Acredita-se que se o mandato tivesse sido cumprido por Tancredo, opositor histórico da ditadura, o ano de 1985 teria sido mais que uma janela, mas a porta de entrada da democracia. Entretanto, o já então oligarca José Sarney, oriundo da Arena, amigo desde sempre do regime dos generais, causou respingos.
Portanto, foi a eleição direta de 1989, vencida por Fernando Collor de Melo, que cravou o retorno do Brasil ao regime democrático e fincou-se como o acontecimento político mais significativo dos últimos 40 anos. Quanto ao desastroso governo Collor... é outra história.
A guinada de Bolsonaro
Sem que possa ser comparada, face à importância histórica, com 1989, é plausível que se inclua aqui a eleição de 2018, em especial pelas características incomuns do pleito.
Não por ser tão recente — que poderia influenciar na decisão pela inclusão —, mas por ter sido um pleito norteado pelos extremos, de enorme peso plebiscitário, e que se mostrou diferente de todos os demais. Senão, vejamos:
Com o impeachment de Collor e o bom governo realizado por seu vice, Itamar Franco, a indicação do então ministro da Fazenda, Fernando Henrique, para a sucessão, seguiu num processo natural, bem como sua vitória em 1994.
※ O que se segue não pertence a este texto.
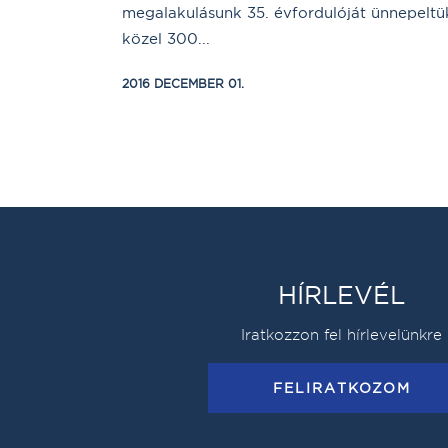
megalakulásunk 35. évfordulóját ünnepeltü
közel 300...
2016 DECEMBER 01.
HÍRLEVÉL
Iratkozzon fel hírlevelünkre
FELIRATKOZOM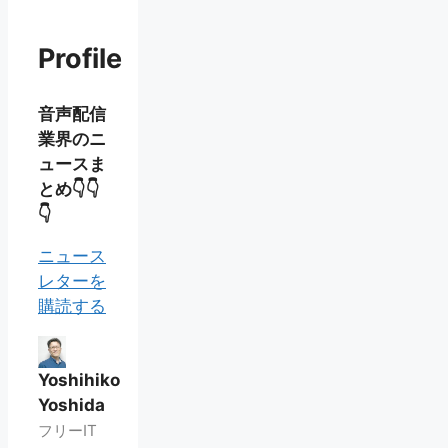
ー
Profile
音声配信
業界のニ
ュースま
とめ👇👇
👇
ニュース
レターを
購読する
Yoshihiko
Yoshida
フリーIT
Em 1998, a reeleição de FHC se desenhou ao longo de todo primeiro mandato e, como previsível, novamente venceu a disputa no 1º turno.
Líder da oposição, o petista Luiz Inácio Lula da Silva buscava a Presidência desde 1989. Na campanha que somou a quarta tentativa (2002), finalmente chegou ao Palácio do Planalto. Portanto, a vitória, de longe, era aguarda, sendo a reeleição de 2006 praticamente consequência do que àquela época se poderia chamar de recondução anunciada.
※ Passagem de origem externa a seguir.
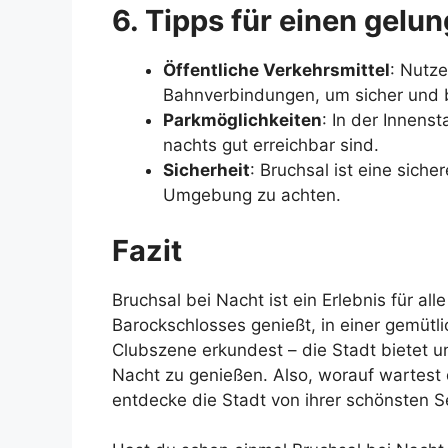
6. Tipps für einen gelu
Öffentliche Verkehrsmittel
: Nutz
Bahnverbindungen, um sicher und
Parkmöglichkeiten
: In der Innens
nachts gut erreichbar sind.
Sicherheit
: Bruchsal ist eine siche
Umgebung zu achten.
Fazit
Bruchsal bei Nacht ist ein Erlebnis für a
Barockschlosses genießt, in einer gemütl
Clubszene erkundest – die Stadt bietet 
Nacht zu genießen. Also, worauf wartest 
entdecke die Stadt von ihrer schönsten Se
No pleito de 2010, sabia-se que o apadrinhamento de Lula asseguraria ao PT o terceiro mandato. A indicada foi sua Chefe do Gabinete Civil, Dilma Rousseff, eleita sem surpresas em 2010 e, seguindo a escrita de seus antecessores, reeleita em 2014.
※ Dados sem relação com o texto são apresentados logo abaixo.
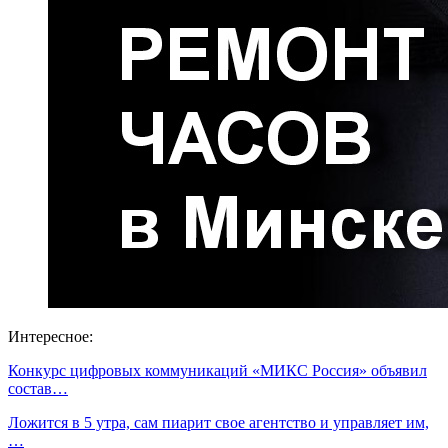
Интересное:
Конкурс цифровых коммуникаций «МИКС Россия» объявил
состав…
Ложится в 5 утра, сам пиарит свое агентство и управляет им,
…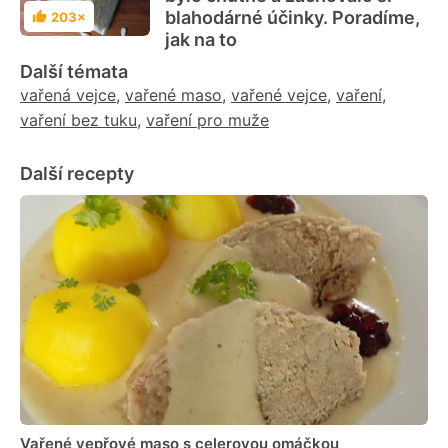
blahodárné účinky. Poradíme,
203×
Hodnocení
jak na to
Další témata
vařená vejce
,
vařené maso
,
vařené vejce
,
vaření
,
vaření bez tuku
,
vaření pro muže
Další recepty
Vařené vepřové maso s celerovou omáčkou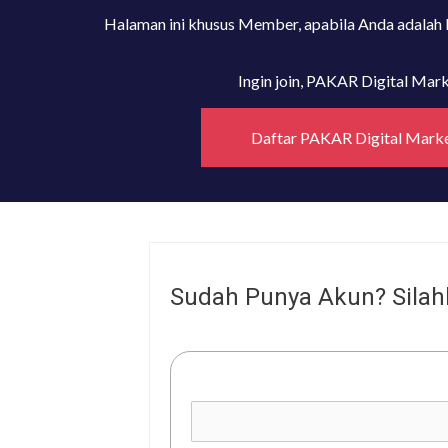
Halaman ini khusus Member, apabila Anda adalah
Ingin join, PAKAR Digital Ma
Daftar PAKAR Digital Mark
Sudah Punya Akun? Silah
Username or E-mail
Portanto, de 1994 a 2014 — seis eleições em 20 anos —, as circunstâncias dos pleitos, os partidos e os vencedores foram relativamente os esperados. Mas em 2018, virou-se a chave.
Inusitado — Há pouco mais de dois anos Jair Bolsonaro era o ‘candidato improvável’ — aquele que quase ninguém apostaria pudesse chegar à Presidência.
Capitão reformado, deputado do “baixo clero” e que tecia rasgados elogios ao regime militar, não bastasse as declarações polêmicas e que repercutiam negativamente, também não escondia sua ‘convicção’ de que o Brasil não viveu uma ditadura militar.
Declaradamente, lançava-se como candidato de direita, de um partido nanico e desprezava apoios e coalizões com o Congresso. Acusado de intolerante, reacionário e preconceituoso, superou o entorno negativo e ao longo de 2018, mesmo antes do período eleitoral, liderou todas as pesquisas que excluíam o nome do ex-presidente Lula da Silva. E mesmo com Lula, que se sabia não seria candidato, fincava-se no 2º lugar.
Desfecho — Resumindo, o deputado do PSL que escolheu um general para vice, conseguiu trazer para sua campanha a soma de todos os ressentimentos e atraiu para si o eleitor que votou contra a corrupção —praga da qual o Brasil tenta se livrar.
Identificado com o inimigo número 1 do PT, transformou a eleição em plebiscitária, captou a grande fatia de descontentes com os governos petistas e invariavelmente seguiu à frente das pesquisas. Venceu não apenas Fernando Haddad, mas nomes de tradição da política nacional, como Ciro Gomes, Geraldo Alckmin e Marina Silva.
Enfim, Bolsonaro “fez” a eleição mais diferenciada das últimas décadas, em que um candidato confessadamente de direita e que manifestou apoio ao período militar, venceu a disputa e há uma semana assumiu o cargo de presidente da República.
Como se costuma dizer, quando o pêndulo tende muito para um lado, na volta acontece a mesma coisa. Neste final de década, parte do mundo tem mostrado simpatia à direita e o Brasil seguiu a tendência.
Conforme demonstrado, a eleição de Bolsonaro se consolidou sobre alicerces e circunstâncias diferentes de todas as anteriores. Por isso, é pertinente o destaque.